A friend of mine recently lost 15 pounds in the span of about 6 weeks. In addition to augmenting her daily allotment of leafy greens, focusing on healthy fats, and ensuring adequate protein, she shared another “secret” to her success: intermittent fasting.
An article published in the August issue of the Journal of the Academy of Nutrition and Dietetics reviews the latest available research on intermittent fasting, or IF, defining the practice as “periods of voluntary abstinence from food and drink.” While more research needs to be conducted on human subjects, studies suggest that intermittent fasting promotes some weight loss.
The question is, what kind of intermittent fasting is sustainable? The article compares three non-religious IF regimens: complete alternate-day fasting, modified fasting regimens (for more on this, see the 5:2 diet), and time-restricted feeding.
If you’re an active person who exercises regularly, you may find that the last regimen, time-restricted feeding, suits you well. Or, as it turns out was the case with me personally, you’re already following this regimen as part of a healthy lifestyle.

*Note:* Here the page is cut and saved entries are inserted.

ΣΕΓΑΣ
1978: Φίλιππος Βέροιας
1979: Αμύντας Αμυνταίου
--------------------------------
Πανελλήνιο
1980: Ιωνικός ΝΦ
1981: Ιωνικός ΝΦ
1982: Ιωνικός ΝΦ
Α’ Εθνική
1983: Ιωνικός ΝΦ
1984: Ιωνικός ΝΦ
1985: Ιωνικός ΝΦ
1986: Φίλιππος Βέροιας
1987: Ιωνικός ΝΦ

Let’s break it down in terms of schedule:
We’ve all heard and heeded the good advice to consume your last meal or snack of the day at least two hours before bedtime. So, assuming lights out at 10pm, that would translate into a 7pm dinner with wiggle room to have a treat before 8pm. Wake up, dress, drink some unsweetened tea or water on the way out the door, and consume your first meal of the day no earlier than 8am. You’ve consumed zero energy (calories) for 12 hours. Sound familiar? This, my friends, is intermittent fasting!

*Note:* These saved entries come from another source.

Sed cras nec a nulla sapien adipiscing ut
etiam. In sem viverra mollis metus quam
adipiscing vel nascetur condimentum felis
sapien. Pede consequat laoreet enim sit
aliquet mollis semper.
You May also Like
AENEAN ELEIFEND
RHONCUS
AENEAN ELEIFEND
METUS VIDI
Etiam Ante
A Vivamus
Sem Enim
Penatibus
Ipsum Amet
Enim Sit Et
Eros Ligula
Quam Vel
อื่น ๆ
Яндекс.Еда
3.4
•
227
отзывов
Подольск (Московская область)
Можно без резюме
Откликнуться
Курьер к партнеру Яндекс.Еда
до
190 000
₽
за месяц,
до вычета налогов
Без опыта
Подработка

Now, compare this scenario with one you may be familiar with from student days, travelling across time zones, or when you had a change in your work schedule: you slump home past 10pm, exhausted. It’s been a hectic day, so despite your best intentions, you haven’t eaten in hours and you’re famished. You stuff your face, crawl into bed, and your sleep feels disrupted at best. Although the research in humans is limited, animal research suggests that when nighttime feeding becomes routine, circadian rhythm is disrupted, and weight gain may follow.
Whether you’re struggling with shedding a couple of extra pounds, or are looking for a simple way to regulate intake, time-restricted IF may be right for you. In otherwise healthy individuals, it just makes sense!